#### MATERIAL SUPPLIED:
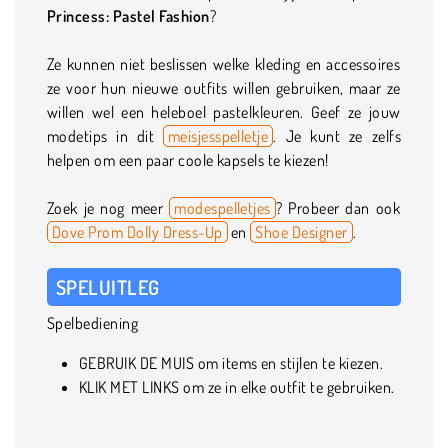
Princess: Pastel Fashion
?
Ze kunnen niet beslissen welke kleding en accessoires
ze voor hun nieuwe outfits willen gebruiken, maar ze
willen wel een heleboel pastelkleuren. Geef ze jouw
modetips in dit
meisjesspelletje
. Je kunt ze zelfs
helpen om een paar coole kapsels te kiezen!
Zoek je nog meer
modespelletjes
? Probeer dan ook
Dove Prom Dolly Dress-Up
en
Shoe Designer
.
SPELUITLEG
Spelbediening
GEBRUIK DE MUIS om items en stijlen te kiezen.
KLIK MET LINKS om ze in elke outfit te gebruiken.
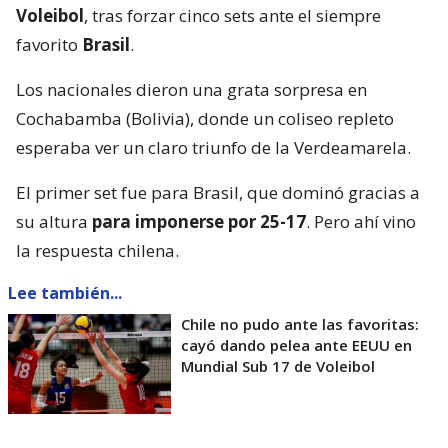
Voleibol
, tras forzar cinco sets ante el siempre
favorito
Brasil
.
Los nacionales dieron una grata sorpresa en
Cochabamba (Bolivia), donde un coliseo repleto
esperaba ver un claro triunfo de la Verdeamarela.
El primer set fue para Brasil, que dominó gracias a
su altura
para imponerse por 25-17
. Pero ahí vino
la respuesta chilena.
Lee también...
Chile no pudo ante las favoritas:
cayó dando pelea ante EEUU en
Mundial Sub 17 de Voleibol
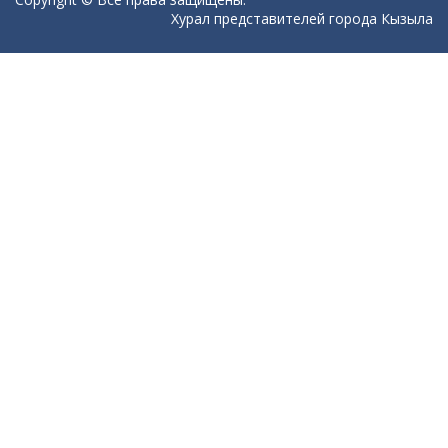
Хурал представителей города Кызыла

--

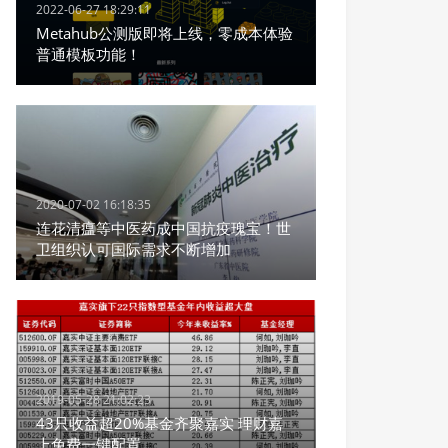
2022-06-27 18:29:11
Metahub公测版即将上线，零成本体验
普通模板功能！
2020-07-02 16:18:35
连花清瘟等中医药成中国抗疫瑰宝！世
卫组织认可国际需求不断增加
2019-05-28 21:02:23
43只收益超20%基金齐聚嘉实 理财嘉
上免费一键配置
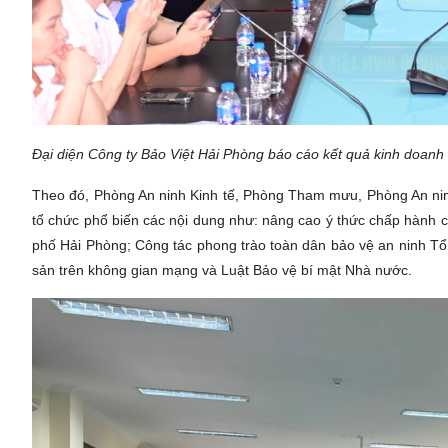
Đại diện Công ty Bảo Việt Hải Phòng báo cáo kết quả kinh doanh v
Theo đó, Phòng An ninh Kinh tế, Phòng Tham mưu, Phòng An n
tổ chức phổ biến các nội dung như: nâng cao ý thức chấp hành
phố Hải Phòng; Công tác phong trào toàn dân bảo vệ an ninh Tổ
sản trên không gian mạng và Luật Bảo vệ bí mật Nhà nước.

#### YOUR ASSIGNMENT:
Check each line of the listing above, and copy it if it contains the word "Công".

#### SOLUTION TO THIS TASK:
Đại diện Công ty Bảo Việt Hải Phòng báo cáo kết quả kinh doanh v
phố Hải Phòng; Công tác phong trào toàn dân bảo vệ an ninh Tổ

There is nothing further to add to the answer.